だからこそハレルヤと神をほめたたえよ、感謝の献げ物を献げて主に歌えと言っている。
宇宙
また詩の中で神とはどういう方かということを語っている。
神とは星に数を定め、それぞれに呼び名を与え、天を雲で覆い、大地のために雨を備え、山々に草を芽生えさせる方、また獣や鳥のために食べ物を与える方だと言う。
先日月食があったけれど、昔は月食とか日食とかは神が天罰を下す警告だと思ったようで、古代バビロニアの時代から日食や月食の記録が残されているそうだ。それにしても月食があることを事前によく分かるもんだと感心する。何時何分から始まって、どれ位欠けるなんてことを、よく予想できるなあといつも思う。
それと、太陽と地球と月が一色線に並ぶなんて、こんな広い宇宙空間でよくそんなことが起こるなあと思うこともあった。
兎に角神はそんな宇宙を支配している方だと言っているようだ。聖書時代の宇宙観は今と違って、空がお椀のようになっていて、そこに星が移動するルートがあって、太陽も月も他の星もそこを通っていたと考えていたようだ。空の上にも水があって、時々それが落ちてきて雨になる、そしてその上には天があってそこは神の領域である、そんな風に考えていたようだ。

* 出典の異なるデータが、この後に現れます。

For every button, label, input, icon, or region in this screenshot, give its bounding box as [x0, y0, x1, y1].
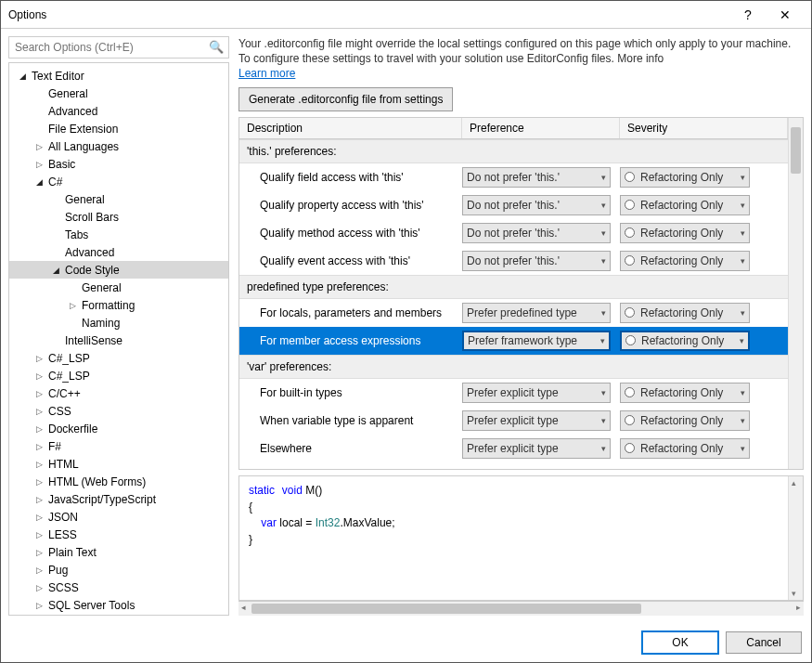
expand-closed-icon[interactable]: ▷	[33, 160, 45, 169]
tree-node[interactable]: General	[9, 190, 228, 208]
grid-vertical-scrollbar[interactable]	[788, 118, 803, 469]
severity-dropdown[interactable]: Refactoring Only▾	[620, 383, 750, 403]
setting-row[interactable]: For locals, parameters and membersPrefer…	[239, 299, 788, 327]
tree-node[interactable]: ▷SCSS	[9, 578, 228, 596]
severity-dropdown[interactable]: Refactoring Only▾	[620, 410, 750, 431]
tree-node[interactable]: ◢C#	[9, 173, 228, 190]
setting-row[interactable]: ElsewherePrefer explicit type▾Refactorin…	[239, 435, 788, 462]
tree-node[interactable]: ▷SQL Server Tools	[9, 596, 228, 614]
tree-node[interactable]: ▷C/C++	[9, 384, 228, 402]
tree-node[interactable]: ▷JavaScript/TypeScript	[9, 490, 228, 508]
severity-dropdown[interactable]: Refactoring Only▾	[620, 195, 750, 215]
tree-node[interactable]: File Extension	[9, 120, 228, 137]
setting-row[interactable]: Qualify field access with 'this'Do not p…	[239, 163, 788, 191]
tree-node[interactable]: Advanced	[9, 243, 228, 261]
tree-node[interactable]: ▷Plain Text	[9, 543, 228, 561]
scroll-right-arrow-icon[interactable]: ▸	[796, 603, 801, 612]
cancel-button[interactable]: Cancel	[726, 631, 802, 654]
severity-dropdown[interactable]: Refactoring Only▾	[620, 251, 750, 271]
col-description[interactable]: Description	[239, 118, 462, 138]
preference-dropdown[interactable]: Prefer explicit type▾	[462, 438, 611, 459]
tree-node[interactable]: ▷Pug	[9, 561, 228, 578]
tree-node[interactable]: ◢Code Style	[9, 261, 228, 279]
tree-node[interactable]: General	[9, 84, 228, 102]
expand-closed-icon[interactable]: ▷	[33, 142, 45, 151]
tree-node[interactable]: IntelliSense	[9, 332, 228, 349]
generate-editorconfig-button[interactable]: Generate .editorconfig file from setting…	[238, 87, 453, 111]
tree-node[interactable]: ▷HTML	[9, 455, 228, 473]
setting-row[interactable]: For member access expressionsPrefer fram…	[239, 327, 788, 355]
preference-dropdown[interactable]: Prefer explicit type▾	[462, 410, 611, 431]
preference-dropdown[interactable]: Prefer explicit type▾	[462, 383, 611, 403]
expand-closed-icon[interactable]: ▷	[33, 566, 45, 575]
code-horizontal-scrollbar[interactable]: ◂ ▸	[238, 601, 804, 616]
tree-node[interactable]: ▷T-SQL90	[9, 614, 228, 616]
expand-closed-icon[interactable]: ▷	[33, 371, 45, 381]
expand-closed-icon[interactable]: ▷	[33, 601, 45, 610]
expand-closed-icon[interactable]: ▷	[33, 389, 45, 398]
tree-node[interactable]: ▷C#_LSP	[9, 349, 228, 367]
tree-node[interactable]: Naming	[9, 314, 228, 332]
expand-closed-icon[interactable]: ▷	[33, 583, 45, 592]
expand-closed-icon[interactable]: ▷	[33, 477, 45, 487]
expand-closed-icon[interactable]: ▷	[33, 460, 45, 469]
ok-button[interactable]: OK	[642, 631, 718, 654]
scroll-down-arrow-icon[interactable]: ▾	[792, 589, 796, 598]
expand-closed-icon[interactable]: ▷	[33, 530, 45, 540]
setting-row[interactable]: For built-in typesPrefer explicit type▾R…	[239, 379, 788, 407]
tree-node[interactable]: Advanced	[9, 102, 228, 120]
tree-node[interactable]: ▷JSON	[9, 508, 228, 526]
setting-row[interactable]: Qualify event access with 'this'Do not p…	[239, 247, 788, 275]
col-severity[interactable]: Severity	[620, 118, 788, 138]
setting-row[interactable]: Qualify property access with 'this'Do no…	[239, 191, 788, 219]
tree-node[interactable]: ▷Formatting	[9, 296, 228, 314]
preference-dropdown[interactable]: Prefer predefined type▾	[462, 303, 611, 323]
tree-node[interactable]: ▷CSS	[9, 402, 228, 420]
col-preference[interactable]: Preference	[462, 118, 620, 138]
scrollbar-thumb[interactable]	[251, 604, 641, 614]
severity-dropdown[interactable]: Refactoring Only▾	[620, 167, 750, 188]
tree-node[interactable]: ▷F#	[9, 437, 228, 455]
expand-closed-icon[interactable]: ▷	[67, 301, 78, 310]
expand-closed-icon[interactable]: ▷	[33, 495, 45, 504]
severity-dropdown[interactable]: Refactoring Only▾	[620, 438, 750, 459]
severity-dropdown[interactable]: Refactoring Only▾	[620, 303, 750, 323]
preference-dropdown[interactable]: Do not prefer 'this.'▾	[462, 195, 611, 215]
preference-dropdown[interactable]: Prefer framework type▾	[462, 331, 611, 351]
expand-closed-icon[interactable]: ▷	[33, 424, 45, 434]
scrollbar-thumb[interactable]	[791, 127, 801, 174]
search-input[interactable]	[8, 36, 229, 58]
tree-node[interactable]: ▷HTML (Web Forms)	[9, 473, 228, 490]
expand-closed-icon[interactable]: ▷	[33, 442, 45, 451]
expand-closed-icon[interactable]: ▷	[33, 354, 45, 363]
expand-open-icon[interactable]: ◢	[17, 72, 28, 81]
expand-closed-icon[interactable]: ▷	[33, 513, 45, 522]
setting-row[interactable]: When variable type is apparentPrefer exp…	[239, 407, 788, 435]
scroll-left-arrow-icon[interactable]: ◂	[241, 603, 246, 612]
severity-dropdown[interactable]: Refactoring Only▾	[620, 223, 750, 243]
tree-node[interactable]: ▷All Languages	[9, 137, 228, 155]
tree-node[interactable]: Tabs	[9, 226, 228, 243]
help-button[interactable]: ?	[729, 2, 767, 28]
preference-dropdown[interactable]: Do not prefer 'this.'▾	[462, 251, 611, 271]
tree-node[interactable]: ▷LESS	[9, 526, 228, 543]
tree-node[interactable]: ▷Dockerfile	[9, 420, 228, 437]
expand-closed-icon[interactable]: ▷	[33, 548, 45, 557]
severity-dropdown[interactable]: Refactoring Only▾	[620, 331, 750, 351]
expand-closed-icon[interactable]: ▷	[33, 407, 45, 416]
expand-open-icon[interactable]: ◢	[33, 177, 45, 187]
tree-node[interactable]: ▷C#_LSP	[9, 367, 228, 384]
options-tree[interactable]: ◢Text EditorGeneralAdvancedFile Extensio…	[8, 62, 229, 616]
preference-dropdown[interactable]: Do not prefer 'this.'▾	[462, 167, 611, 188]
expand-open-icon[interactable]: ◢	[50, 266, 61, 275]
tree-node[interactable]: Scroll Bars	[9, 208, 228, 226]
scroll-up-arrow-icon[interactable]: ▴	[792, 478, 796, 488]
tree-node[interactable]: ◢Text Editor	[9, 67, 228, 84]
tree-node[interactable]: General	[9, 279, 228, 296]
tree-node[interactable]: ▷Basic	[9, 155, 228, 173]
learn-more-link[interactable]: Learn more	[238, 67, 295, 80]
code-vertical-scrollbar[interactable]: ▴ ▾	[788, 476, 803, 600]
close-button[interactable]: ✕	[767, 2, 804, 28]
setting-row[interactable]: Qualify method access with 'this'Do not …	[239, 219, 788, 247]
preference-dropdown[interactable]: Do not prefer 'this.'▾	[462, 223, 611, 243]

今では宇宙はもっともっと広いことも分かっているし、空の星もお椀の軌道を回っているわけではなくて、星座の星々も広い宇宙に散らばっていることも分かっている。そうすると天はいったいどこにあるのか、神はいったいどこにいるのかと思う。神が天と地を創造したなんて書いてあるけれど、それはどういうことなんだろうかと思う。神はこのやたら広い宇宙のその外側にいるんだろう、そもそも神なんかいないじゃないかという気にもなる。
でも神は結局は見えない存在なんだと思う。望遠鏡でずっと遠くを覗いても見えない存在だと思う。神は望遠鏡では見えないけれど、宇宙の外側にいるのではなく、私たちをいつも一緒にいてくれて、いつも見えない形で支えているのだと思う。実は高い高い天にいるというよりも、むしろ私たちの心の中にいるのだと思う。
望まれる
その神が望まれるのは、馬の勇ましさや人の足の速さではないと言う。そうではなく、主が望まれるのは主を畏れる人、主の慈しみを待ち望む人だと言う。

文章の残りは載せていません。